An office worker wearing a mask walks past the emblem of the Tokyo 2020 Olympics in Tokyo on March 18, 2020. PHOTO: EPA-EFE

TOKYO (REUTERS) - Japanese Prime Minister Shinzo Abe said on Monday (March 23) that postponing the Tokyo Olympic Games may become an option if holding the event in "complete form" becomes impossible.

The International Olympic Committee (IOC) said on Sunday after an emergency meeting that it is stepping up its "scenario planning" for the Tokyo 2020 Games - including a possible postponement - as the coronavirus pandemic spreads.

Mr Abe said the IOC decision on Sunday was in line with the view that the Tokyo Games should be held in its complete form.

"If that becomes difficult, we may have no option but to consider postponing the Games", given the Olympics' principle of putting the health of athletes first, he told Parliament.

Mr Abe also said cancelling the Games was not an option.

He said he had conveyed his views about the fate of the Olympics to Tokyo Games chief Yoshiro Mori on Sunday evening, who then discussed the issue with IOC President Thomas Bach.

It is better to have a decision as early as possible on whether to postpone the Games, although the final decision is up to the IOC, Mr Abe added.

Under mounting pressure from athletes, federations and national committees to postpone the Games, the IOC did a partial U-turn on Sunday after long insisting, with Tokyo organisers, that the Games would go ahead as planned.

Tokyo 2020 organisers have started drafting alternative dates for the Olympics, sources have told Reuters.

More than 13,000 people have died globally since the coronavirus outbreak began in China late last year, with the epicentre now in Europe.

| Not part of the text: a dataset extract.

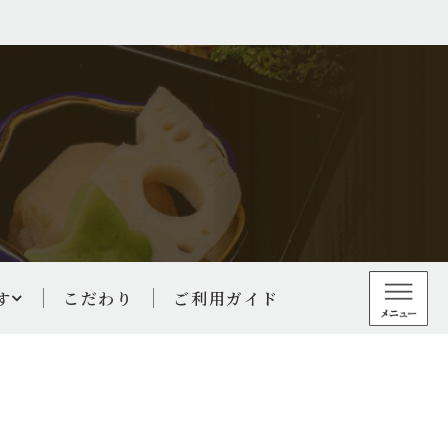
す
こだわり
ご利用ガイド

As of Sunday morning, Japan had 37 deaths and 1,055 coronavirus cases, excluding those from a cruise ship that was quarantined near Tokyo last month and returnees on chartered flights from China, a tally by public broadcaster NHK showed.

Mr Abe said all travellers from the United States, including Japanese citizens, would be asked to go into quarantine for 14 days after their arrival in Japan.

In the US nearly one in three residents has been ordered to stay at home to slow the spread of the flu-like virus as cases nationwide topped 32,000, with more than 415 dead, according to a Reuters tally.

Japan's foreign ministry has advised citizens to avoid non-essential and non-urgent travel to the US.